Additionally, in “The Tune Master” Xi Jinping is portrayed as a snake master, making what appears to be elite from different African countries -with the suit, larger forms, and flags- dance. Thus, Soi is also trying to say that African leaders are being manipulated by China.


This theme encompasses the pieces that display the relations between China and Africa as romantic relations. In these drawings, we see China as seducing or having personal and intimate relations with Africa. For Soi, relations are a symbol of influence.  The earlier paintings, namely 1, 2, and 39, show China and Africa as having intimate relations while Uncle Sam, the symbol of the US government, watches in awe. In later paintings, such as 63, 68, 71, and 84, China and Africa’s relationship are mostly portrayed as China taking Africa away from other potential lovers, the European Union (EU), England, or the United States (US). The western characters are represented with sad and thwarted expressions.

In some of the paintings, it seems Africa is being courted by different actors that are promising something different. For example, Western actors are offering different flowers but China is offering money or chocolate ice cream, which Africa has chosen. In this collection, Michael Soi asserts that China is having a stronger hold on Africa than other actors such as the EU, England, or the US. Additionally, the money and chocolate ice cream can be understood as gratification, as if Michael wanted to say that Africa made the self-indulgent choice for relations.


Through this collection, Michael Soi mocks the narrative that China loves Africa and has no ulterior motives for its investments of billions of dollars into the continent. He aims to go against the discourse of China being an alternative partner for Africa with mutual benefits. Through his exaggerations and juxtapositions of icons, indexes, and symbols, Soi wants to share with his audience that Sino-Africa relations are not as they seem and he wants his audience to be more critical of them.

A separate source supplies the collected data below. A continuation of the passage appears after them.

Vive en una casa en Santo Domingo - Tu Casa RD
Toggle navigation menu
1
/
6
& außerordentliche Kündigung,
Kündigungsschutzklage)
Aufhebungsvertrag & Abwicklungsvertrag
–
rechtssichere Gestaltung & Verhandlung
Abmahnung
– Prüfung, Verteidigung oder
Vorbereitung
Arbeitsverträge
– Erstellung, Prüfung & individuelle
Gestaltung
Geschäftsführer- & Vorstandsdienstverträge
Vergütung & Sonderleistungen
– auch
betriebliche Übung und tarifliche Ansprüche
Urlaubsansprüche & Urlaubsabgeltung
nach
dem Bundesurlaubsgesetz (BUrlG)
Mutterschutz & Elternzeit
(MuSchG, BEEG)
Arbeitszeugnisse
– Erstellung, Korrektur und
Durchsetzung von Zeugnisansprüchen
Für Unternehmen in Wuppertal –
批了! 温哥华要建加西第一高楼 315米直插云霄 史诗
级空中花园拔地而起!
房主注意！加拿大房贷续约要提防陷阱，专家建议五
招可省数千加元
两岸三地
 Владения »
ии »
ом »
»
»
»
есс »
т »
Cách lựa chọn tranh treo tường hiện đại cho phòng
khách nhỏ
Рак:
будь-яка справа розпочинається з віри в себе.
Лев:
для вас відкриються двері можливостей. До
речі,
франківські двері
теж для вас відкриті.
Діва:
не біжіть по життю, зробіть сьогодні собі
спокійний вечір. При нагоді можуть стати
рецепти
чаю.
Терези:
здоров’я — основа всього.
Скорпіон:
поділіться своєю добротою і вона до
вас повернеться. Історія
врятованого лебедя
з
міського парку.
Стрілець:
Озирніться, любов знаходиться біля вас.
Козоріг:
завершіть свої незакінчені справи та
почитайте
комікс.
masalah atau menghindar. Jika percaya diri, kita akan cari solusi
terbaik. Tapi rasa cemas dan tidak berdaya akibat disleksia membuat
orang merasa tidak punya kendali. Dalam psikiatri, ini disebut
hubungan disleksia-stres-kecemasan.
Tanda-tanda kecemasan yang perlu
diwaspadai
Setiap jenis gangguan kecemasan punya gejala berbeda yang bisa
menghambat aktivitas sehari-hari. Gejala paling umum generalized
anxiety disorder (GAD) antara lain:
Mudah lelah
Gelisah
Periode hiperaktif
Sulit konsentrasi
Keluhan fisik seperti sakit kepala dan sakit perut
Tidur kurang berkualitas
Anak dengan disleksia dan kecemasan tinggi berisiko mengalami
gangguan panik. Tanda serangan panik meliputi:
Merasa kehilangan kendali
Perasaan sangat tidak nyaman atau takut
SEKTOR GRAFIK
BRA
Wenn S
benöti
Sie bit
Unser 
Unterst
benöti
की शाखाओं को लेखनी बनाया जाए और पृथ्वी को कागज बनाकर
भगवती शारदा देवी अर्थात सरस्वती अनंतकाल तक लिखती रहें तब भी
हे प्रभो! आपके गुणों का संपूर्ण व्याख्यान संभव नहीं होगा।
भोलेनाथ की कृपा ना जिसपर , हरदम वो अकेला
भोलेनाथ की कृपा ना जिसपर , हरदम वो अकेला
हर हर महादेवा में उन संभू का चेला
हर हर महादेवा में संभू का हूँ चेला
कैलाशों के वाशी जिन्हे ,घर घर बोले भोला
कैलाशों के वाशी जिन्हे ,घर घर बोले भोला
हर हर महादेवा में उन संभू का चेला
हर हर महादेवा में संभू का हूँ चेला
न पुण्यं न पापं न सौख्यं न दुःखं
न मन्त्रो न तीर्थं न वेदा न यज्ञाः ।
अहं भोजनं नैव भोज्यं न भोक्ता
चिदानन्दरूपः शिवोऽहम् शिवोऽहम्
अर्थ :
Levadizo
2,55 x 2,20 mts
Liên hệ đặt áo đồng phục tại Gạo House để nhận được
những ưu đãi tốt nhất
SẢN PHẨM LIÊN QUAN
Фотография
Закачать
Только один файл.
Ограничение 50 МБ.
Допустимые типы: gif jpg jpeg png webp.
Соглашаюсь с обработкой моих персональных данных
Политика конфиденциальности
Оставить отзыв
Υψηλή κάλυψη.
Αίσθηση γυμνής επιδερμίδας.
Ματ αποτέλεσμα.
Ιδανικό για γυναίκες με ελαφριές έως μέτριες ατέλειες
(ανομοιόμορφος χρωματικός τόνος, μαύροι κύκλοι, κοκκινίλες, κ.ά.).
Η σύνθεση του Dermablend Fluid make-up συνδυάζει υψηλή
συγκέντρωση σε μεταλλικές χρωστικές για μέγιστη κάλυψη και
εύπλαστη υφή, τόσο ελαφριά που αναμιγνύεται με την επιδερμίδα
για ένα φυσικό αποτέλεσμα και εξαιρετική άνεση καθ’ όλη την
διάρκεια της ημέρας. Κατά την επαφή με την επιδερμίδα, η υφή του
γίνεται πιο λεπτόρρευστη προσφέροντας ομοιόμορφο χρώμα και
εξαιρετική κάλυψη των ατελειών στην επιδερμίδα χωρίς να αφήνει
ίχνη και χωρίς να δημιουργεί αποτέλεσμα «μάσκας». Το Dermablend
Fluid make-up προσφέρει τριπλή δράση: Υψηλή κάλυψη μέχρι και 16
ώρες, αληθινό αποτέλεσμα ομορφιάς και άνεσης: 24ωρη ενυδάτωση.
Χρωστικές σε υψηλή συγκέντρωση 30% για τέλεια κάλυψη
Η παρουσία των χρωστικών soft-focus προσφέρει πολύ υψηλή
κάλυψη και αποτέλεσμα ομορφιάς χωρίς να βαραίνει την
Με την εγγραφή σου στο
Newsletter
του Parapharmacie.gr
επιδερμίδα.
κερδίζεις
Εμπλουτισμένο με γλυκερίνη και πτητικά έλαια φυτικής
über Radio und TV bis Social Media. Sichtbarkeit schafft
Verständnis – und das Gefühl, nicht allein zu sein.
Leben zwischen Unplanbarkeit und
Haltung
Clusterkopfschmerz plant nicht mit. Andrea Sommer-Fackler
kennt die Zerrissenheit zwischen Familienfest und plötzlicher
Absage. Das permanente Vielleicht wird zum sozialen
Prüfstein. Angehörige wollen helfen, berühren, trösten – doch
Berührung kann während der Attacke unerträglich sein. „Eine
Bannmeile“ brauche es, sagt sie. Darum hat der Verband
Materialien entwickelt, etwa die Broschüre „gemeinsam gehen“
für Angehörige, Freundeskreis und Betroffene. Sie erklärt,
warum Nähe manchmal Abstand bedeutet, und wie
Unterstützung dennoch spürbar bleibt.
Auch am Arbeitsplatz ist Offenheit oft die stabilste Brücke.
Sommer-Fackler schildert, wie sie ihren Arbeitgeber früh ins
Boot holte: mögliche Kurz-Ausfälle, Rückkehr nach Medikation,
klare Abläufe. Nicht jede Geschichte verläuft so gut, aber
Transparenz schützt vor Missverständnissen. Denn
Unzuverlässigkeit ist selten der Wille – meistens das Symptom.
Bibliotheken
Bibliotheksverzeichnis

Through his paintings, Soi is telling his audience that China is extracting African resources for its own needs. He also expresses that it is mainly African elites who are benefitting from these relations. Finally, he wants to shed light on China’s growing influence on Africa which is becoming more dominant than other external actors such as the EU, the US, or England. Either way, he provokes and draws his audience into a debate that is often avoided.



Sources and references

Onuora C., (2021). Reflections of Society in Art: Contributions of Michael Soi’s Politics Paintings to Socio-Political Debates in Africa. Rupkatha Journal on Interdisciplinary Studies in Humanities, 13(1), 1-16.